There is the additional likelihood that actively firing triggers will have a greater negative effect on system performance than the simple declarative constraint they are intended to replace.

If you decide not to enforce any form of referential integrity constraint, then you are strongly advised to enforce a set of validation procedures that can detect when and where referential integrity violations occur.

The following scenario uses a basic SQL query to interrogate a table set for violations of the referential integrity rule.

Suppose you create the tables pk_tbl1 and softri_tbl1, with column b2 of softri_tbl1 having a Referential Constraint relationship with column a1 of pk_tbl1. In this relationship, table pk_tbl1 is the parent and table softri_tbl1 is the child. The DDL for defining these tables might look like the following CREATE TABLE requests.

     CREATE TABLE pk_tbl1 (
       a1 INTEGER NOT NULL PRIMARY KEY, 
       a2 INTEGER);
 
     CREATE TABLE softri_tbl1 (
       b1 INTEGER, 
       b2 INTEGER CONSTRAINT softri_1 
          REFERENCES WITH NO CHECK OPTION pk_tbl1(a1));

Column softri_tbl1.b2 is an implicit foreign key referencing the primary key column
pk_tbl1.a1.

Now populate the tables with data as follows.

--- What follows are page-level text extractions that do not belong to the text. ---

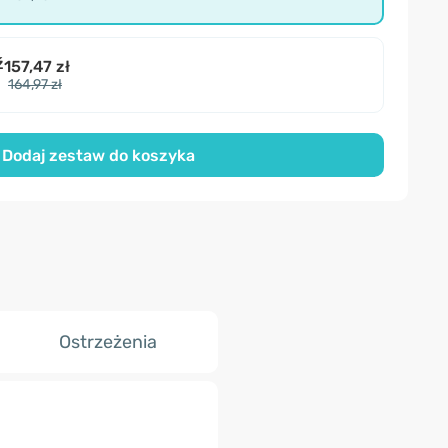
ź
157,47 zł
164,97 zł
Dodaj zestaw do koszyka
Ostrzeżenia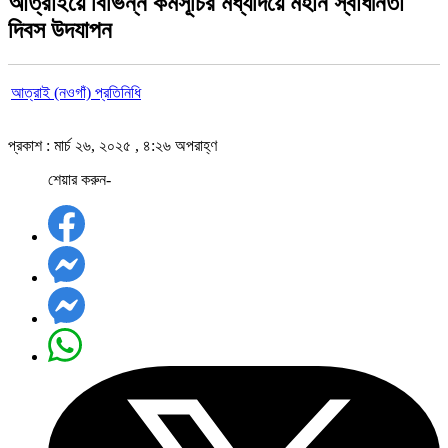
আত্রাইয়ে বিভিন্ন কর্মসূচির মধ্যদিয়ে মহান স্বাধীনতা
দিবস উদযাপন
আত্রাই (নওগাঁ) প্রতিনিধি
প্রকাশ : মার্চ ২৬, ২০২৫ , ৪:২৬ অপরাহ্ণ
শেয়ার করুন-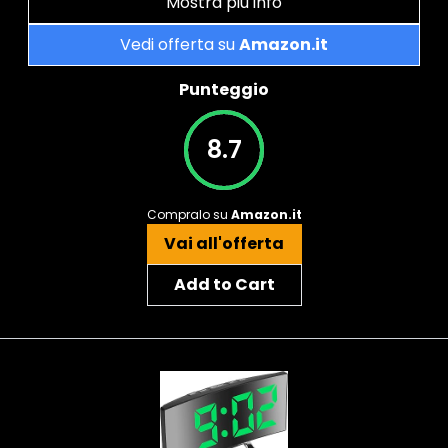
Mostra più info
Vedi offerta su
Amazon.it
Punteggio
8.7
Compralo su
Amazon.it
Vai all'offerta
Add to Cart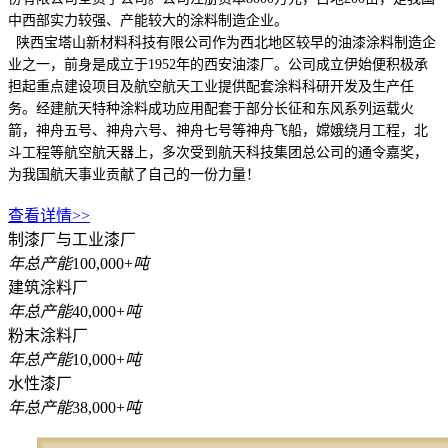
中西部实力较强、产能较大的涂料制造企业。
陕西宝塔山新材料科技有限公司作为西北地区较早的油漆涂料制造企
业之一，前身是成立于1952年的西安油漆厂。公司成立伊始便积极承
担起重点建设项目及航空航天工业提供配套涂料科研开发及生产任
务。经建航天特种涂料成功应用配套于部分长征和东风系列运载火
箭，神舟五号、神舟六号、神舟七号等神舟飞船，嫦娥绕月工程，北
斗工程等航空航天器上，多次受到航天科技集团总公司的通令嘉奖，
为我国航天事业贡献了自己的一份力量！
查看详情>>
制漆厂与工业漆厂
年总产能
100,000
+
吨
建筑涂料厂
年总产能
40,000
+
吨
粉末涂料厂
年总产能
10,000
+
吨
水性漆厂
年总产能
38,000
+
吨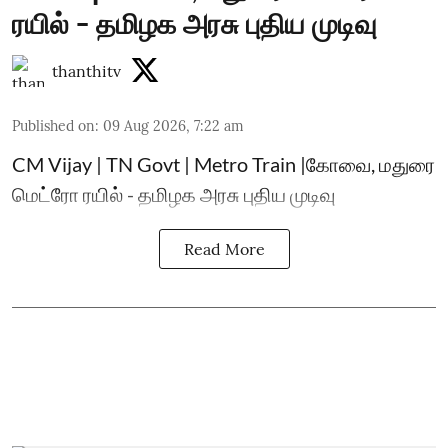
ரயில் - தமிழக அரசு புதிய முடிவு
thanthitv
Published on
:
09 Aug 2026, 7:22 am
CM Vijay | TN Govt | Metro Train |கோவை, மதுரை
மெட்ரோ ரயில் - தமிழக அரசு புதிய முடிவு
Read More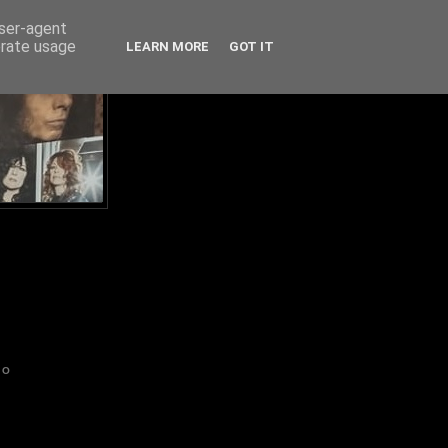
user-agent
erate usage
LEARN MORE
GOT IT
IO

     INSERT INTO pk_tbl1 (a1, a2) VALUES (11, 111);
     INSERT INTO pk_tbl1 (a1, a2) VALUES (22, 222);
 
     INSERT INTO softri_tbl1 (b1, b2) VALUES (100, 11);
     INSERT INTO softri_tbl1 (b1, b2) VALUES (200, 22);
     INSERT INTO softri_tbl1 (b1, b2) VALUES (300, 33);
     INSERT INTO softri_tbl1 (b1, b2) VALUES (400, 44);

The third and fourth inserts into table softri_tbl1 violate the implicit referential integrity relationship between the tables because the set of distinct values for softri_tbl1.b2 should be identical to the set of values for pk_tbl1 (which, as the primary key value set, constitute a distinct set by default). In this particular scenario, the softri_tbl1.b2 values 33 and 44 identify the rows that violate the implied referential integrity relationship.

The following SELECT request is a generic query to test for this type of corruption. The exclusion of foreign key nulls is included in the query because it is not possible to determine what values they represent.

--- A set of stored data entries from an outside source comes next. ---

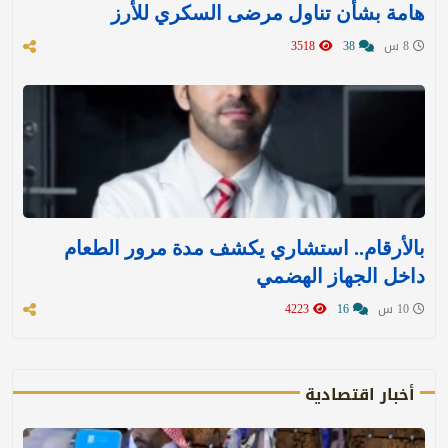
هامة بشأن تناول مرضى السكري للأرز
8 س
38
3518
بالأرقام.. استشاري يكشف مدة مرور الطعام
داخل الجهاز الهضمي
10 س
16
4223
أخبار اقتصادية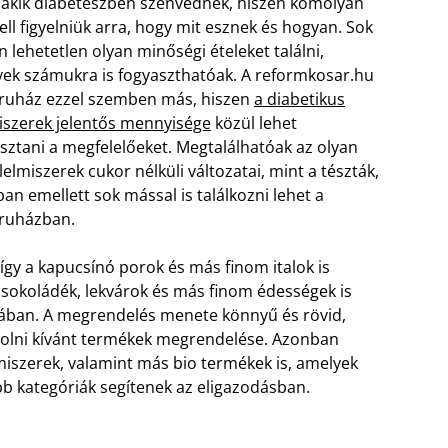
 akik diabéteszben szenvednek, hiszen komolyan
ell figyelniük arra, hogy mit esznek és hogyan. Sok
n lehetetlen olyan minőségi ételeket találni,
ek számukra is fogyaszthatóak. A reformkosar.hu
ruház ezzel szemben más, hiszen
a diabetikus
iszerek jelentős mennyisége
közül lehet
asztani a megfelelőeket. Megtalálhatóak az olyan
lelmiszerek cukor nélküli változatai, mint a tészták,
an emellett sok mással is találkozni lehet a
ruházban.
 így a kapucsínó porok és más finom italok is
sokoládék, lekvárok és más finom édességek is
ágában. A megrendelés menete könnyű és rövid,
rolni kívánt termékek megrendelése. Azonban
miszerek, valamint más bio termékek is, amelyek
bb kategóriák segítenek az eligazodásban.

     SELECT DISTINCT childtable.* 
     FROM childtable, parenttable
     WHERE childtable.fk NOT IN (SELECT pk 
                                 FROM parenttable)
     AND   childtable.fk IS NOT NULL;

The scenario defines the following set of correspondences.

 

Generic Query Element

Specific Query Element

childtable

softri_tbl1

parentable

pk_tbl1

childtable.fk

softri_tbl1.b2

From these correspondences, the specify query to test for corrupt rows in this scenario would look like the following SELECT request.

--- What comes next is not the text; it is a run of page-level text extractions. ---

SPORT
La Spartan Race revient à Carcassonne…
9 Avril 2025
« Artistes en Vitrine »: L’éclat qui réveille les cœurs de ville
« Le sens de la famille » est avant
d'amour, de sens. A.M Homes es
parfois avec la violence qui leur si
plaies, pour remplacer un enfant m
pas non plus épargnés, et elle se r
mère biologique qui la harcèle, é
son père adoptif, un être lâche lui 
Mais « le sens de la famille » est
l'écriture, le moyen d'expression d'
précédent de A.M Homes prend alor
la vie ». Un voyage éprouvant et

     SELECT DISTINCT softri_tbl1.* 
     FROM softri_tbl1, pk_tbl1
     WHERE softri_tbl1.b2 NOT IN (SELECT a1 
                                  FROM pk_tbl1)
     AND   softri_tbl1.b2 IS NOT NULL;
 
      *** Query completed. 2 rows found. 2 columns returned.
      *** Total elapsed time was 1 second.
 
              b1           b2
     -----------  -----------
             300           33
             400           44

The report generated by this query returns the rows with the implicit foreign key values 33 and 44, which is what was expected: the set of rows from the child table whose foreign key values do not match any element of the primary key value set from the parent table. This set of non‑matching rows must be deleted from the child table to maintain the referential integrity of the database.

You should perform this validation query regularly, particularly after any substantial updates are made to the tables in the implied relationship.

Keep in mind that your data can be corrupt for the entire interval between the times you run this query, and you still have the burden of repairing any problems that it detects. The query does not solve the problem of failing to enforce referential integrity in your database: all it does is allow you to detect whether the referential integrity defined by 1 primary or alternate key in a parent table and 1 foreign key in a child table has been violated. Each such unenforced referential relationship must be probed regularly to detect violations.